Schnellenberger is best remembered for his long and successful career coaching in college, but he also had stints in the NFL, most notably as head coach of the Baltimore Colts in 1973 and 1974, and offensive coordinator of the 1972 Dolphins, the only undefeated, untied team in NFL history.

An All-American end at Kentucky in the 1950s, Schnellenberger started his coaching career at his alma mater and then became offensive coordinator at Alabama under Bear Bryant, who coached him at Kentucky, in 1961. After five years at Alabama, Schnellenberger went to work for Hall of Fame coach George Allen on the staff of the Los Angeles Rams, and then took another job for a Hall of Fame coach, Don Shula, on the Miami Dolphins.

With the Dolphins Schnellenberger earned a reputation as one of the best assistants in football, culminating in the only perfect season in NFL history in 1972, and that got him hired by the Colts in 1973. His tenure in Baltimore was ill-fated, as he butted heads with team owner Robert Irsay.

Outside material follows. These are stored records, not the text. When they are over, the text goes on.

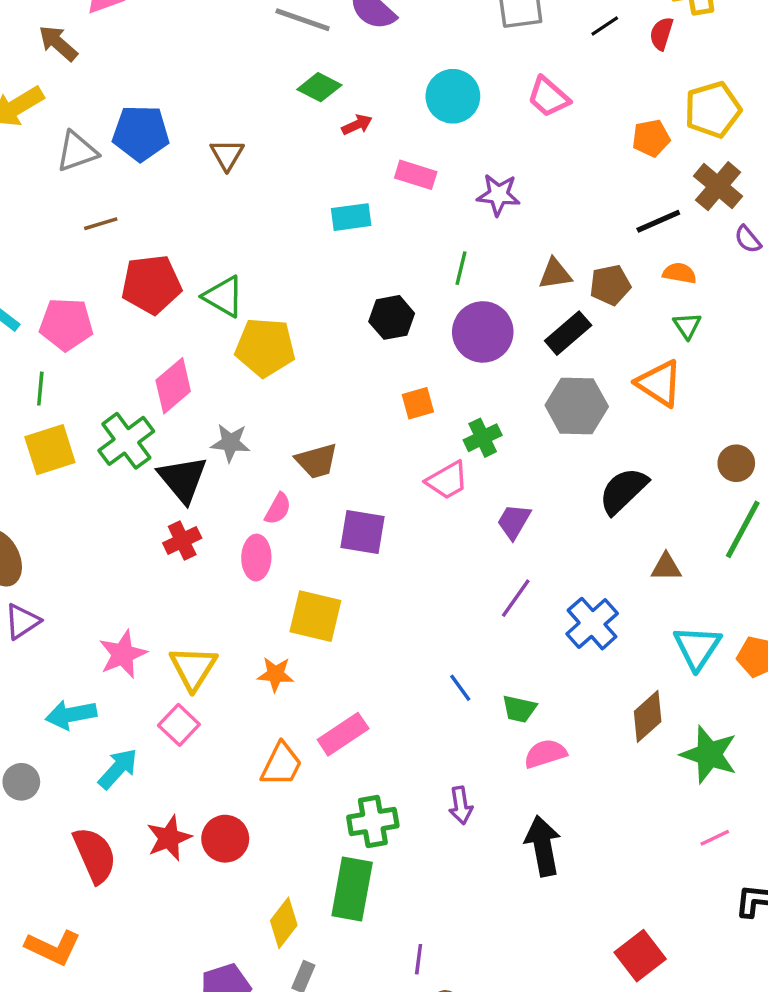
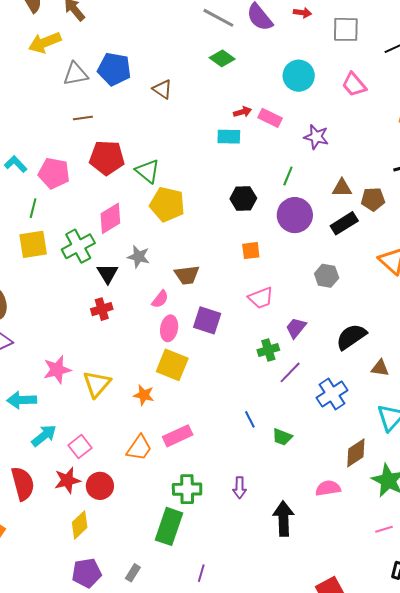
red arrow: (357, 125) -> (242, 112), moved
brown triangle: (227, 155) -> (162, 89), turned -35
gray hexagon: (577, 406) -> (327, 276), moved, size x0.7
green cross: (483, 438) -> (268, 350), moved
black triangle: (183, 479) -> (108, 273), size x0.7
black semicircle: (623, 491) -> (351, 337), moved
pink ellipse: (256, 558) -> (169, 328), moved
pink square: (179, 725) -> (80, 447), moved
pink semicircle: (545, 754) -> (328, 488), moved
yellow diamond: (284, 923) -> (80, 525), moved

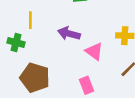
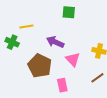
yellow line: (30, 20) -> (26, 26), turned 72
brown pentagon: (35, 78) -> (40, 66), moved

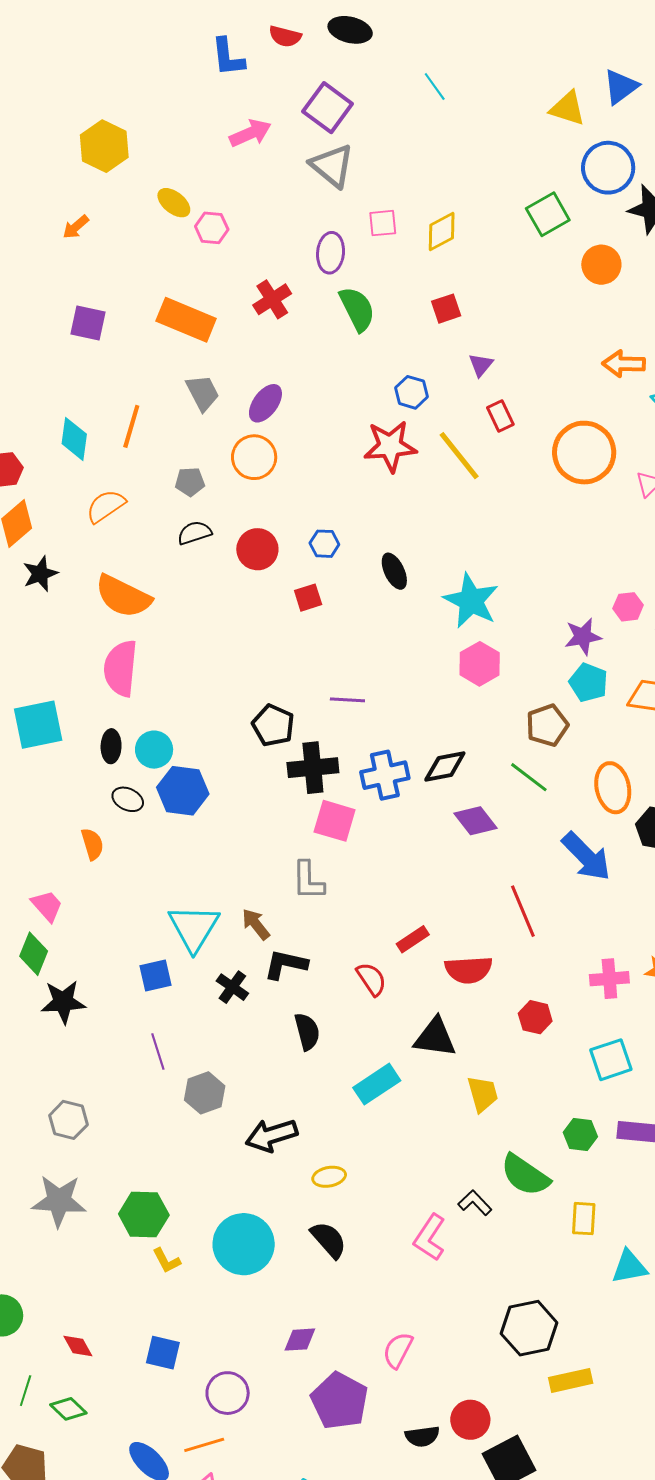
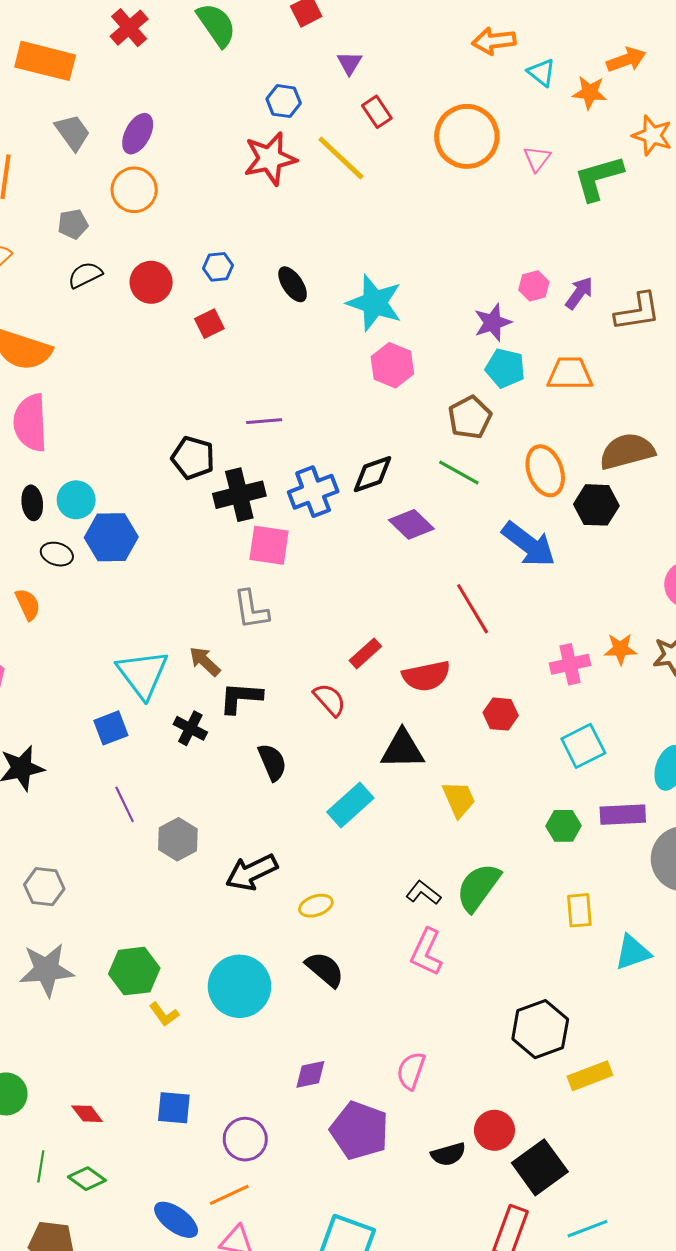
green semicircle: (525, 1175) -> (478, 887), moved, turned 100
black L-shape: (475, 1203) -> (423, 893), moved

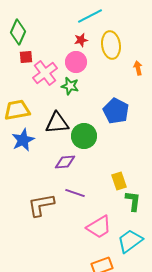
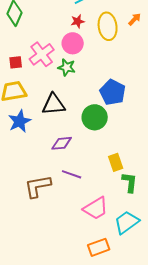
red square: (26, 57) -> (16, 62), moved
orange arrow: (138, 68) -> (135, 19), moved, turned 56
green circle: (84, 136) -> (95, 117), moved

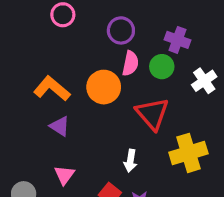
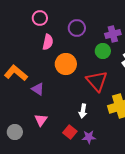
purple cross: (177, 40) -> (113, 34), turned -35
pink semicircle: (130, 63) -> (48, 42), moved
orange L-shape: (52, 89) -> (16, 73), moved

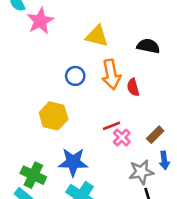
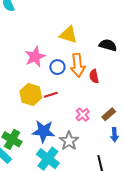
pink star: (40, 21) -> (35, 57), moved
blue circle: (75, 76) -> (57, 67), moved
red line: (111, 126) -> (51, 95), moved
gray star: (141, 172) -> (69, 141), moved, turned -30

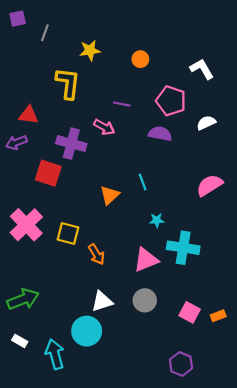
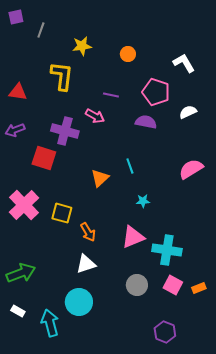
red triangle: (29, 115) -> (18, 92), moved
cyan cross: (183, 248) -> (167, 250), moved
gray circle: (145, 300) -> (137, 285), moved
white triangle: (102, 301) -> (86, 264), moved

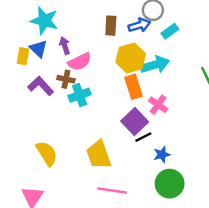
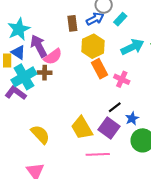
cyan star: (44, 21) -> (19, 29), turned -30
purple arrow: (65, 46) -> (39, 46), size x1.6
cyan arrow: (155, 65) -> (132, 47), moved
purple L-shape: (41, 86) -> (16, 93), moved
cyan cross: (80, 95) -> (24, 77), moved, size x1.4
purple square: (135, 122) -> (109, 128), moved

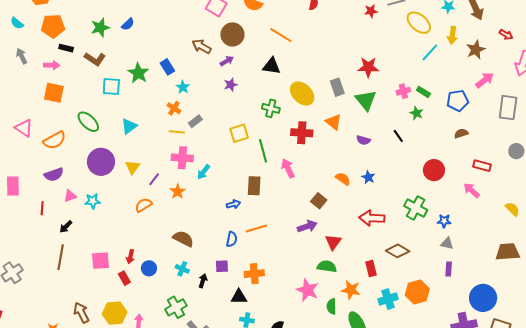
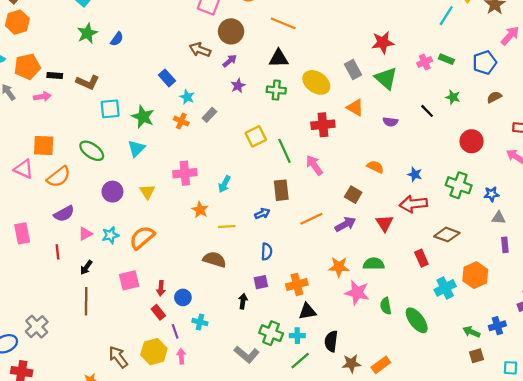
orange pentagon: (53, 26) -> (27, 67), moved
green star: (100, 27) -> (87, 33), moved
green star: (138, 73) -> (143, 117), moved
orange square: (54, 93) -> (44, 146), moved
green cross: (271, 108) -> (276, 90), moved
green star: (416, 113) -> (453, 97), moved
gray rectangle: (195, 121) -> (209, 115), moved
yellow line: (177, 132) -> (227, 227), moved
pink cross: (182, 158) -> (185, 173), moved
purple circle: (101, 162) -> (112, 192), size x0.7
blue star: (368, 177) -> (415, 174), moved
purple line: (154, 179) -> (175, 331), moved, turned -48
orange semicircle: (144, 205) -> (142, 238), moved, size x1.4
orange line: (256, 229) -> (311, 219), moved
red triangle: (333, 242) -> (385, 223), moved
pink square: (101, 261) -> (129, 280), moved
cyan cross: (182, 269) -> (200, 322), moved
orange star: (351, 290) -> (339, 267), moved
black triangle: (239, 297) -> (307, 311), moved
green cross: (176, 307) -> (271, 333), moved, turned -30

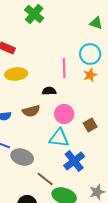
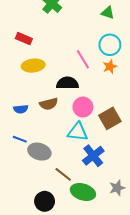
green triangle: (96, 23) -> (108, 13), moved
pink line: (64, 68) -> (83, 59), turned -30
black semicircle: (49, 91) -> (67, 83), size x1.5
brown square: (90, 125) -> (110, 118), size x1.5

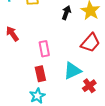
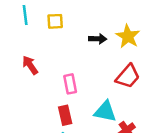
black arrow: (66, 13) -> (98, 39), turned 72
cyan triangle: (72, 71) -> (105, 112), turned 36

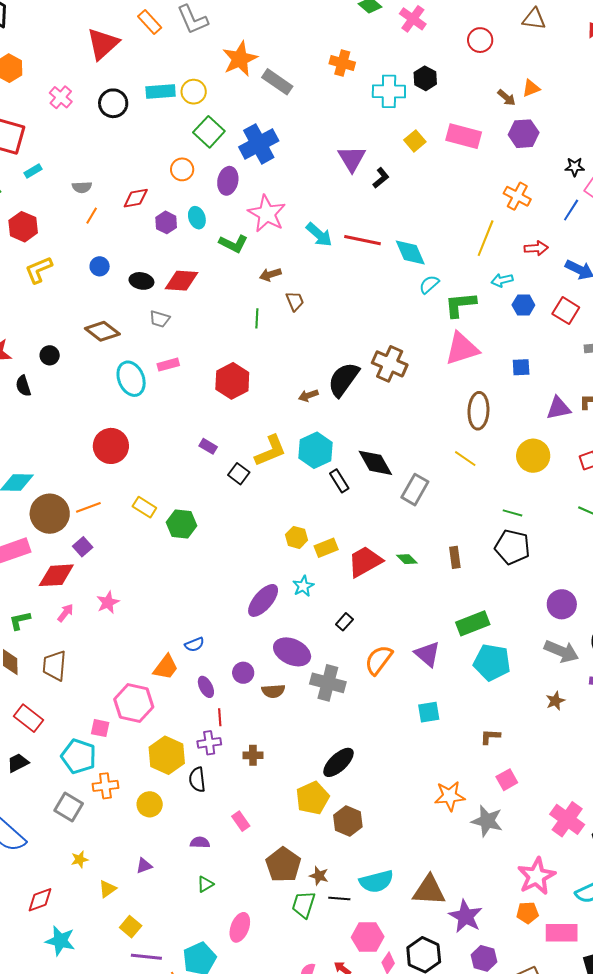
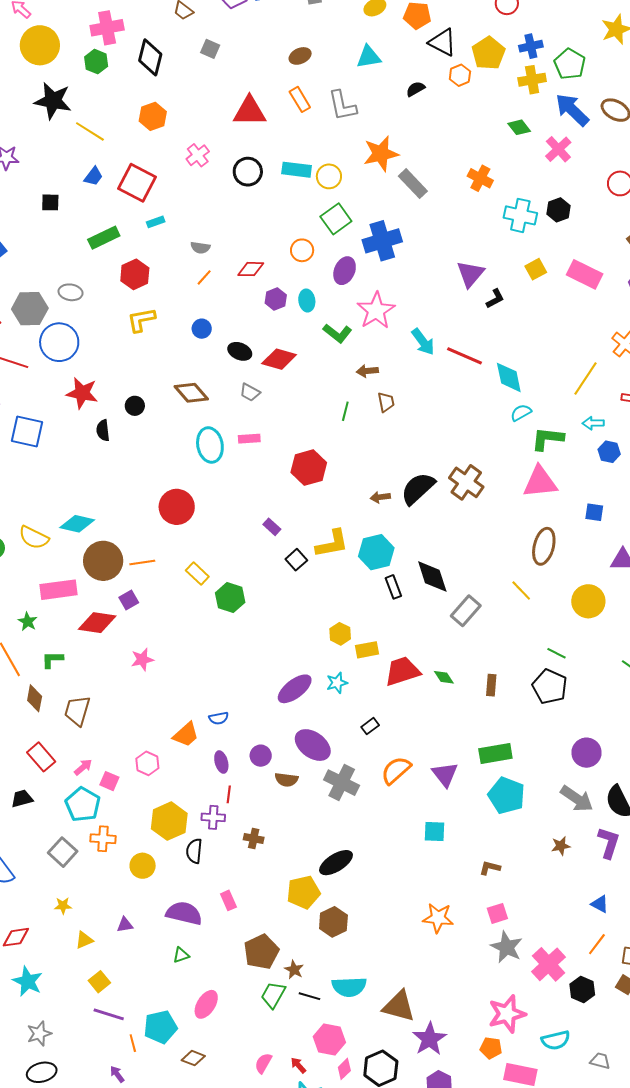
red triangle: (103, 44) -> (250, 111), turned 30
pink arrow: (65, 613) -> (83, 767), moved
pink hexagon: (134, 703) -> (147, 763), size x0.6
gray star: (487, 821) -> (507, 947), moved
purple semicircle: (200, 843) -> (184, 913), size x1.8

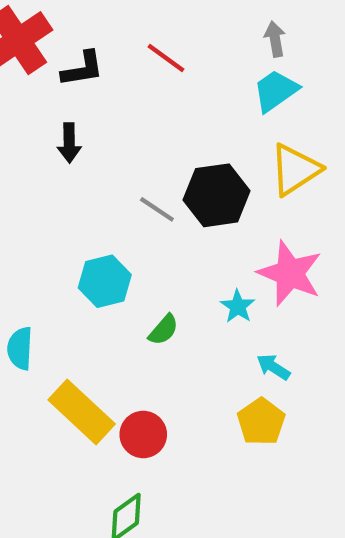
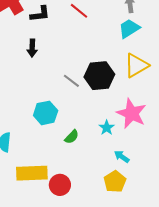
yellow rectangle: (82, 412) -> (32, 173), turned -48

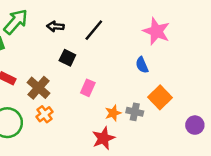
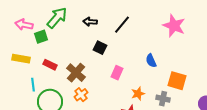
blue semicircle: (142, 65) -> (151, 61), moved
orange square: (160, 97) -> (177, 81), turned -30
gray cross: (135, 112) -> (163, 99), moved

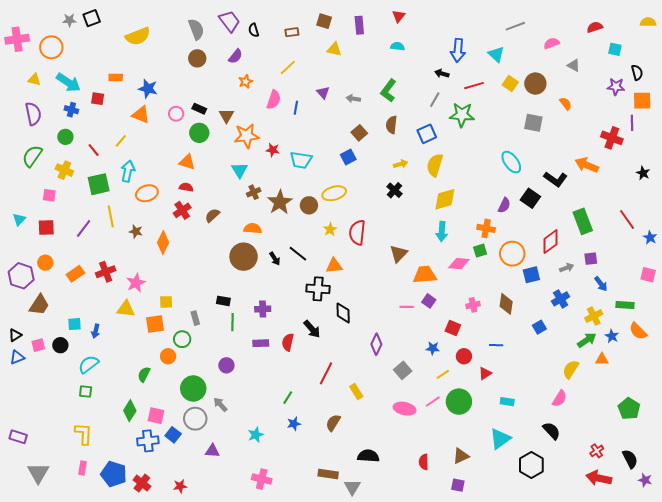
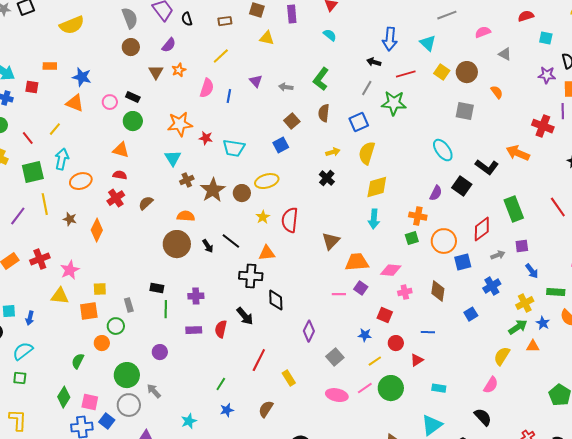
cyan semicircle: (398, 46) -> (330, 35), turned 32
brown triangle: (226, 116) -> (156, 72), moved
pink diamond: (459, 264) -> (391, 270), moved

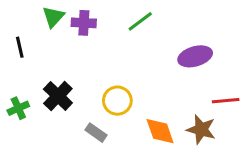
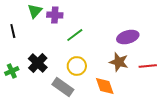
green line: (140, 21) -> (75, 35), moved
brown star: (201, 130) -> (119, 62), moved
gray rectangle: (96, 133) -> (63, 87), size x1.5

After a dispute between Schnellenberger and Irsay over who should be the Colts’ starting quarterback, Irsay walked into the Colts’ locker room following the third game of the 1974 season and informed the players he had fired Schnellenberger — something Irsay hadn’t bothered to tell Schnellenberger, who found out about it when he heard Irsay addressing the players.

I have just fired the coach,” Irsay said. “There was no other way. The Baltimore Colts will go on that field to win even if I have to play myself.”

Shula soon re-hired Schnellenberger, who spent four more seasons as the Dolphins’ offensive coordinator before becoming head coach of the Miami Hurricanes. That was where Schnellenberger had his greatest success. The Hurricanes program was struggling when Schnellenberger arrived and hadn’t finished in the Top 20 in more than a decade, but Schnellenberger engineered a turnaround that saw the Hurricanes win the national championship in his fifth season.

After that national championship, Schnellenberger shocked the football world by resigning to become head coach of a new Miami team in the United States Football League, but the deal collapsed, Miami never joined the USFL, and Schnellenberger never coached in the upstart league.

Schnellenberger still had plenty more coaching left in him however, spending a decade as head coach at Louisville, one year at Oklahoma and then a decade at Florida Atlantic before he finally retired in 2011. Florida Atlantic now plays on Howard Schnellenberger Field.

14 responses to “Longtime coach Howard Schnellenberger dies at 87

  1. Coach liked rebuilding and building programs. He has a tremendous legacy. May he Rest In Peace.

  2. He was was actively rumored as a candidate to become Giants coach during Parcells’ dismal rookie season in ‘83 (he was 3-12-1.) Imagine if that went down and the ripple effect.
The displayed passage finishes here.